Returns { node_id, created, status, signal_id, intake_id, warnings }. created: false means a node with that id already existed — your metadata is not merged in that case; use PATCH (§1.3) instead.

After a successful create, hand the practitioner the share links: the profile page $ADAI_BASE/<type>/<slug> and the field view zoomed straight to the node, $ADAI_BASE/field?node=<node_id> (URL-encode the id). The second one is the "look at what I added" link.

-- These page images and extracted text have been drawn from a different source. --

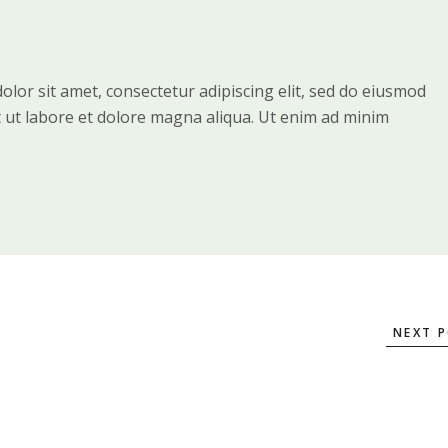
lor sit amet, consectetur adipiscing elit, sed do eiusmod
t ut labore et dolore magna aliqua. Ut enim ad minim
NEXT 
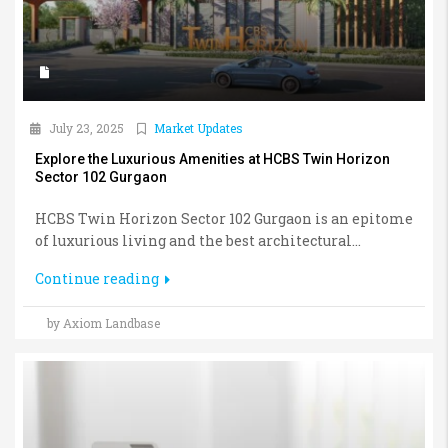
July 23, 2025
Market Updates
Explore the Luxurious Amenities at HCBS Twin Horizon
Sector 102 Gurgaon
HCBS Twin Horizon Sector 102 Gurgaon is an epitome
of luxurious living and the best architectural...
Continue reading
by Axiom Landbase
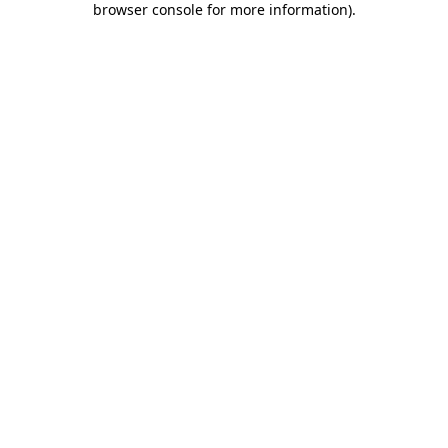
browser console for more information)
.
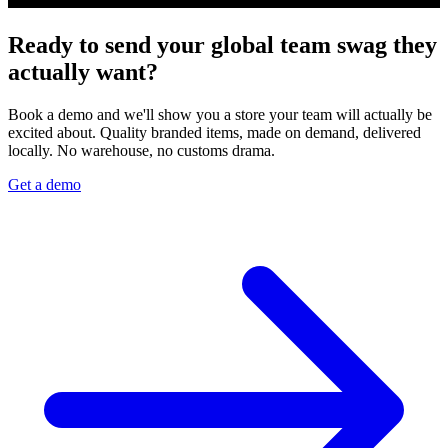
Ready to send your global team swag they
actually want?
Book a demo and we'll show you a store your team will actually be
excited about. Quality branded items, made on demand, delivered
locally. No warehouse, no customs drama.
Get a demo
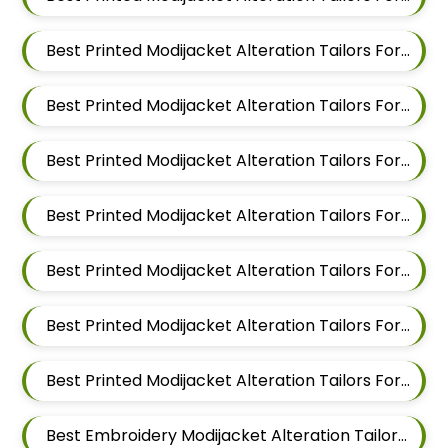
Best Printed Modijacket Alteration Tailors For Men In Kalyani Nagar
Best Printed Modijacket Alteration Tailors For Men In Magarpatta
Best Printed Modijacket Alteration Tailors For Men In Wadgaon Sheri
Best Printed Modijacket Alteration Tailors For Men In Keshav Nagar
Best Printed Modijacket Alteration Tailors For Men In Hadapsar
Best Printed Modijacket Alteration Tailors For Men In Chandan Nagar
Best Printed Modijacket Alteration Tailors For Men In Viman Nagar
Best Embroidery Modijacket Alteration Tailors For Men In Mundhwa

Concepts are the field vocabulary — and "field" status is curated. In /field, a concept with no tag_origin reads as a real field (the art-historical layer: generative art, computer art, …); the ~100 fxhash artist tags carry tag_origin and read as muted folksonomy. If your token is write-scope, a concept you create is auto-stamped tag_origin: "contributor" (you'll see a warnings line saying so), so it lands as a tagged term, not a field. That's intended — create the concept if you need it as an EMBODIES target, but minting a genuine new field (a movement like cyberfeminism or tactical media) is a curator/admin call. If something you made deserves field status, flag it to a curator; an admin promotes it by clearing tag_origin (§1.3). Admin-scope creates skip the stamp — an unmarked concept is a field.

Common metadata fields by type. Metadata is free-form, but the UI reads these specific keys and renders them everywhere (profile pages, graph/field hover, listings). Put structured data in the fields below when you have it — fall back to free text otherwise.

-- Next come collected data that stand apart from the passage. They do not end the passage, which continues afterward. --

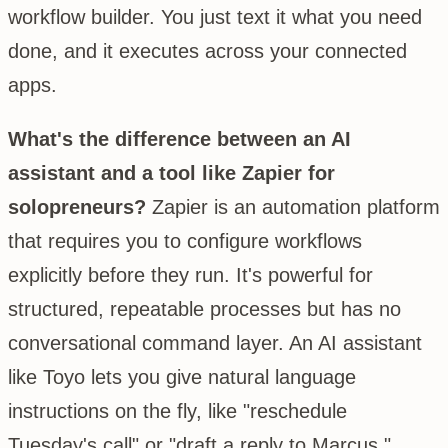
workflow builder. You just text it what you need
done, and it executes across your connected
apps.
What's the difference between an AI
assistant and a tool like Zapier for
solopreneurs?
Zapier is an automation platform
that requires you to configure workflows
explicitly before they run. It's powerful for
structured, repeatable processes but has no
conversational command layer. An AI assistant
like Toyo lets you give natural language
instructions on the fly, like "reschedule
Tuesday's call" or "draft a reply to Marcus,"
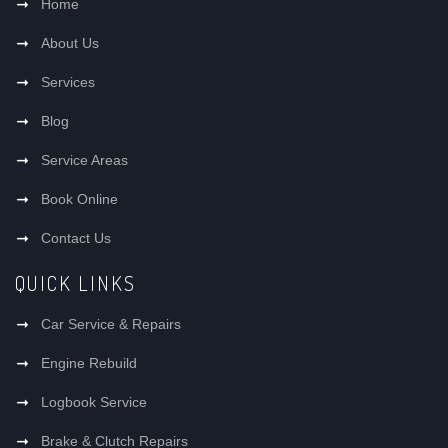
Home
About Us
Services
Blog
Service Areas
Book Online
Contact Us
QUICK LINKS
Car Service & Repairs
Engine Rebuild
Logbook Service
Brake & Clutch Repairs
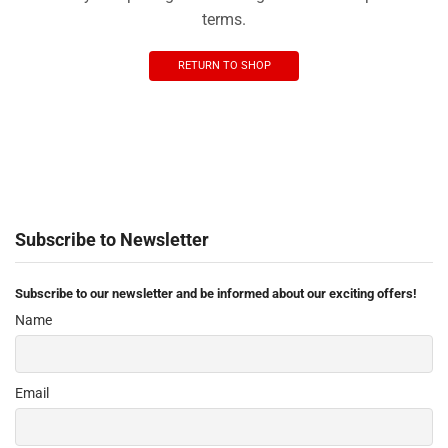
terms.
RETURN TO SHOP
Subscribe to Newsletter
Subscribe to our newsletter and be informed about our exciting offers!
Name
Email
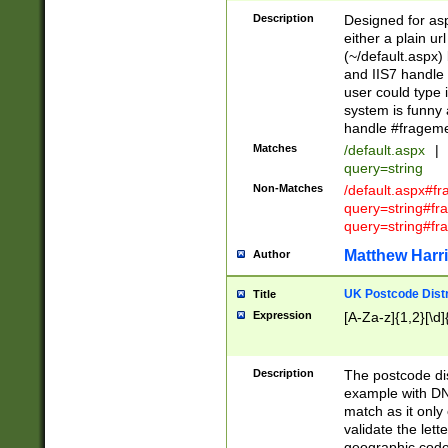
Description
Designed for asp
either a plain ur
(~/default.aspx)
and IIS7 handle 
user could type 
system is funny 
handle #fragem
Matches
/default.aspx
|
query=string
Non-Matches
/default.aspx#f
query=string#f
query=string#fr
Matthew Harr
Author
UK Postcode Distr
Title
Expression
[A-Za-z]{1,2}[\d]
Description
The postcode dist
example with DN
match as it only 
validate the lett
geographic code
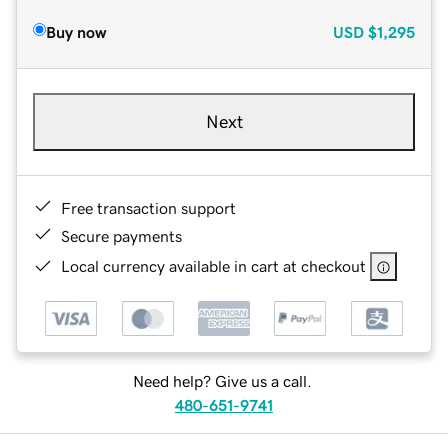
Buy now
USD
$1,295
Next
Free transaction support
Secure payments
Local currency available in cart at checkout
Need help? Give us a call.
480-651-9741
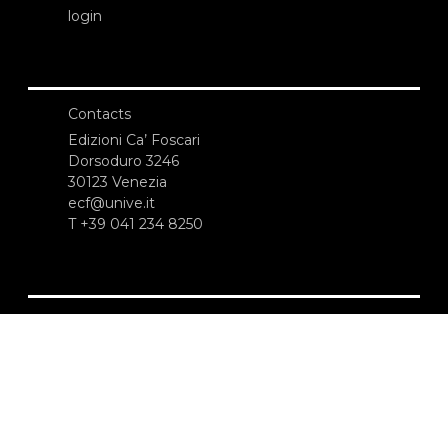
login
Contacts
Edizioni Ca’ Foscari
Dorsoduro 3246
30123 Venezia
ecf@unive.it
T +39 041 234 8250
SUBSCRIBE TO OUR NEWSLETTER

For type: "artwork"year (single source of truth for any artwork-year display surface):

Field Type Meaning
year_start int First year. Required for any year display when you don't have year_raw.
year_end int | null Last year. Null or equal to year_start ⇒ single-year ("2024"). Otherwise renders as "2019–2024".
year_ongoing bool When true and year_end is null, renders as "2019–".
year_raw string Verbatim human form for the cases ints can't capture: "c. 1965", "1985–present", "late 1990s". Wins over year_start/year_end when present, so only set it if the structured pair is wrong.

Example creating an artwork with a clean year range:

curl -s -X POST "$ADAI_BASE/api/v1/nodes" \
  -H "Authorization: Bearer $ADAI_TOKEN" \
  -H "Content-Type: application/json" \
  -d '{
    "type": "artwork",
    "name": "Fidenza",
    "metadata": {
      "status": "confirmed",
      "year_start": 2021,
      "year_end": 2021,
      "medium": "long-form generative art on Art Blocks"
    }
  }'

Legacy seed artworks often store year under basic_info.active_years (a string like "2024-2025"). The display layer reads that as a fallback, so you don't need to migrate older nodes — but when adding new artworks or patching existing ones, prefer the structured fields above so future tooling can sort, filter, and reason about them.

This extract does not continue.